Ирландским и еврейским семьям, которые занимали благоустроенные, а по меркам людей с невысоким достатком и вовсе шикарные дома, дали всего несколько месяцев на переселение и ничтожную компенсацию в двести долларов за комнату. В поисках квартиры для переезда (в городе, где почти нет свободного жилья) они теснились в неотапливаемых зданиях, стоявших в очереди на снос. Главным виновником происходящего был Роберт Мозес – самый могущественный из градостроителей современности. Именно он стоял во главе исхода белых из Бронкса[8].

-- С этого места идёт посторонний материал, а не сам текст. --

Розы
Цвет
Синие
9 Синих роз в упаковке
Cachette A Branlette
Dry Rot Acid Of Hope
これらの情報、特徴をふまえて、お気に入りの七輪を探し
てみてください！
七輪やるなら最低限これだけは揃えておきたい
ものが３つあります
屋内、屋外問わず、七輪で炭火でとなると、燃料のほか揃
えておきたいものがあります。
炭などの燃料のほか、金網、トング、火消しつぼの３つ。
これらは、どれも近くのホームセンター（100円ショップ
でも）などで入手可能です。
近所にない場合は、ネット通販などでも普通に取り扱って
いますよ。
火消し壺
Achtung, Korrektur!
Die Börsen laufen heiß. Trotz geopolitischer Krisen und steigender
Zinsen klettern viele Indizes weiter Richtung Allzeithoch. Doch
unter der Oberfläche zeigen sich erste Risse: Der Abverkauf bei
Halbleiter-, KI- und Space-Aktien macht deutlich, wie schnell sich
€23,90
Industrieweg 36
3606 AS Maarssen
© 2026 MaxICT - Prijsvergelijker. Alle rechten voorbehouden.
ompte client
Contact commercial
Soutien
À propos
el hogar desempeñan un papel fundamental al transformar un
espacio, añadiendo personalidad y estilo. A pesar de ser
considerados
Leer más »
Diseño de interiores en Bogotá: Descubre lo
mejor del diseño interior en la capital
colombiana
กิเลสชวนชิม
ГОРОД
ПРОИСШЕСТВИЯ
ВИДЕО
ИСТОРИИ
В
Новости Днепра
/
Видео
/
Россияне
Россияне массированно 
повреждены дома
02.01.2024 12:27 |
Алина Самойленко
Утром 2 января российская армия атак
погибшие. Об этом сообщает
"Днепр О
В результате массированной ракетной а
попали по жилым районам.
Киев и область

Всё началось с генерального плана, разработанного в 1929 году Нью-Йоркской региональной ассоциацией планирования. Бизнесмены стремились превратить Манхэттен в центр благосостояния, напрямую связанный с пригородами сетью автомагистралей, проложенных через кварталы отдаленных районов. На волне хлынувшего после Второй мировой потока правительственных инвестиций Мозес обрел ни с чем не сравнимую власть. В строящихся дорогах он видел воплощение своего бессмертия – это были своего рода памятники жестокой эффективности. Скоростная автомагистраль Кросс-Бронкс позволила бы всего за пятнадцать минут добраться из пригородов Нью-Джерси через Верхний Манхэттен до пригородов Квинса.

С инженерной точки зрения это было самое сложное шоссе из когда-либо построенных. Каро писал: «Грандиозное шоссе пересекало сто тринадцать улиц, авеню и бульваров, сотни канализаций и водопроводных сетей, одну ветку метро и три ветки железнодорожных путей, пять надземных линий скоростного транспорта и семь других автомагистралей и автострад с зелеными насаждениями вдоль разделительной полосы, некоторые из них в то же самое время возводили по проекту Мозеса [7]. Еще более важно, что шестьдесят тысяч жителей Бронкса оказались на территории, отданной под постройку автомагистрали. Мозесу не составило бы труда и просто сравнять с землей их и их дома. „Просто еще больше людей стоит на пути, – сказал бы он, будто жизни – всего лишь переменная в очередной математической задачке, которую предстоит решить, – это не очень сложно“».

[5] 5 Форма «Янкиз».
[6] 6 Отсылка к книге Джеймса Болдуина В следующий раз – пожар (The Fire Next Time), посвященной проблемам расовой сегрегации. Ее название взято из народной афроамериканской песни Mary Don’t You Weep: «Господь дал Ною радугу как знак того, что больше вод не будет, а будет лишь огонь» («God gave Noah the rainbow sign / No more water, the fire next time»).
[7] 7 Говард Коселл – американский спортивный журналист и комментатор. C 1953 по 1985 год работал на канале ABC Sports.
[8] 8 Автор обыгрывает фамилию Мозес (Моисей), проводя параллель с ветхозаветным сюжетом об исходе евреев из Египта.